Nach einhelliger Meinung in Rechtsprechung und Literatur sind an den Beschluss der Strafvollstreckungskammer in Strafvollzugssachen die gleichen Anforderungen zu stellen, wie nach § 267 StPO an die Begründung eines strafgerichtlichen Urteils. Neben den wesentlichen rechtlichen Erwägungen müssen von der Strafvollstreckungskammer die entscheidungserheblichen Tatsachen so vollständig wiedergegeben werden, dass anhand dieser Feststellungen eine rechtliche Überprüfung durch das Rechtsbeschwerdegericht möglich ist. Dies muss in einer eigenen, in sich geschlossenen Darstellung geschehen, die eindeutig erkennen lässt, welche tatsächlichen Feststellungen die Strafvollstreckungskammer getroffen und ihrer rechtlichen Würdigung zugrundegelegt hat. Da Gegenstand der gerichtlichen Entscheidung gemäß § 115 StVollzG die angefochtene Entscheidung des Anstaltsleiters ist, und zwar in der Gestalt, die sie in einem etwaigen Widerspruchsverfahren angenommen hat, müssen in dem Beschluss der Strafvollstreckungskammer in der Regel diese angefochtene Entscheidung und ggf. auch die Widerspruchsentscheidung mit der von den Behörden gegebenen Begründung in ihrem wesentlichen Umfang dargestellt werden. Nur soweit sich diese behördlichen Entscheidungen bei den Akten befinden, kann zur Vermeidung unnötiger Schreibarbeiten mit einer eindeutigen Verweisung hierauf Bezug genommen werden (vgl. OLG Nürnberg ZfStrVO 88, 191; KG StV 86, 443; Senatsbeschluss vom 18. März 1996 - 1 Vollz (Ws) 26/96 -).

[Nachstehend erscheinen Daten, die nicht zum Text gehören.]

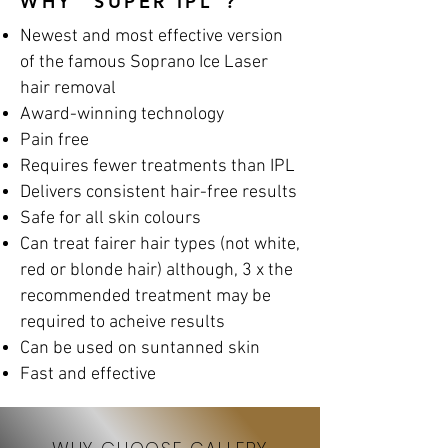
WHY "SUPER IPL"?
Newest and most effective version
of the famous Soprano Ice Laser
hair removal
Award-winning technology
Pain free
Requires fewer treatments than IPL
Delivers consistent hair-free results
Safe for all skin colours
Can treat fairer hair types (not white,
red or blonde hair) although, 3 x the
recommended treatment may be
required to acheive results
Can be used on suntanned skin
Fast and effective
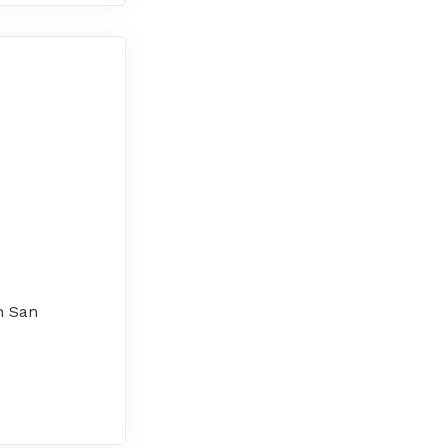
h San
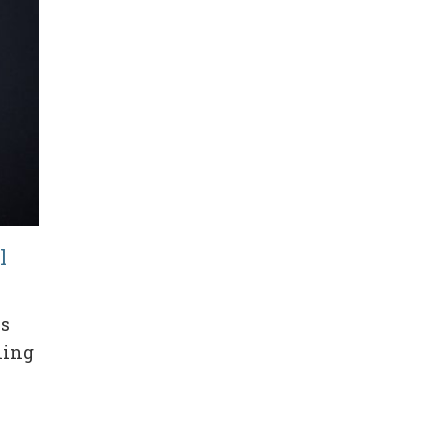
l
es
hing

Diesen Anforderungen genügt die angefochtene Entscheidung nicht. Abgesehen davon, dass der angefochtenen Entscheidung nicht zu entnehmen ist, wegen welcher Straftat der Betroffene einsitzt und wie der Vollstreckungsstand ist, ist nicht ersichtlich, aufgrund welcher Erwägungen die Vollzugsbehörde und in der Folge der Präsident des Vollzugsamtes die Gewährung von Urlaub versagt haben. Es wird auch nicht mitgeteilt, wann und in welcher Weise der Betroffene in der Vergangenheit zwei Mal ihm gewährte Lockerungen missbraucht haben soll und was der Betroffene insoweit zu seiner Entschuldigung geltendgemacht hat. Auch soweit die Strafvollstreckungskammer "keinen Anhaltspunkt" sieht, "dass der Antragsteller sich künftig anders verhalten wird", ist nicht ersichtlich, aus welchen gegen den Betroffenen sprechenden Umständen diese negative Prognose abgeleitet werden kann. Allein die Feststellung, dass nicht abschätzbar sei, welchen positiven Einfluss seine Lebensgefährtin und sein Sohn auf ihn haben könnten, vermag diese negative Annahme nicht zu begründen.
Der angefochtene Beschluss war deshalb insoweit aufzuheben und zur erneuten Entscheidung an die Strafvollstreckungskammer zurückzuverweisen.